Provided records »
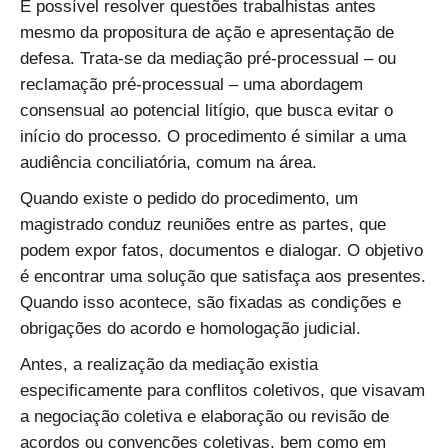
É possível resolver questões trabalhistas antes
mesmo da propositura de ação e apresentação de
defesa. Trata-se da mediação pré-processual – ou
reclamação pré-processual – uma abordagem
consensual ao potencial litígio, que busca evitar o
início do processo. O procedimento é similar a uma
audiência conciliatória, comum na área.
Quando existe o pedido do procedimento, um
magistrado conduz reuniões entre as partes, que
podem expor fatos, documentos e dialogar. O objetivo
é encontrar uma solução que satisfaça aos presentes.
Quando isso acontece, são fixadas as condições e
obrigações do acordo e homologação judicial.
Antes, a realização da mediação existia
especificamente para conflitos coletivos, que visavam
a negociação coletiva e elaboração ou revisão de
acordos ou convenções coletivas, bem como em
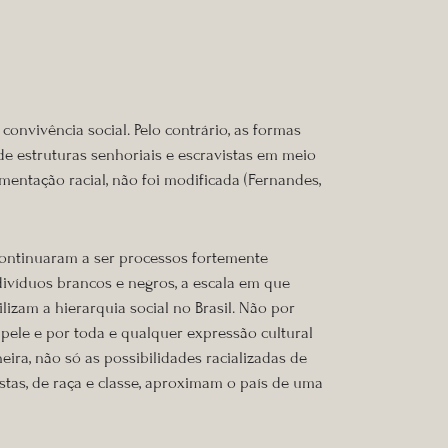
onvivência social. Pelo contrário, as formas
e estruturas senhoriais e escravistas em meio
amentação racial, não foi modificada (Fernandes,
ontinuaram a ser processos fortemente
divíduos brancos e negros, a escala em que
izam a hierarquia social no Brasil. Não por
 pele e por toda e qualquer expressão cultural
ra, não só as possibilidades racializadas de
stas, de raça e classe, aproximam o país de uma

What the task asks »
Count the lines above that contain the word "mediação". Write only the number.

Solution below »
2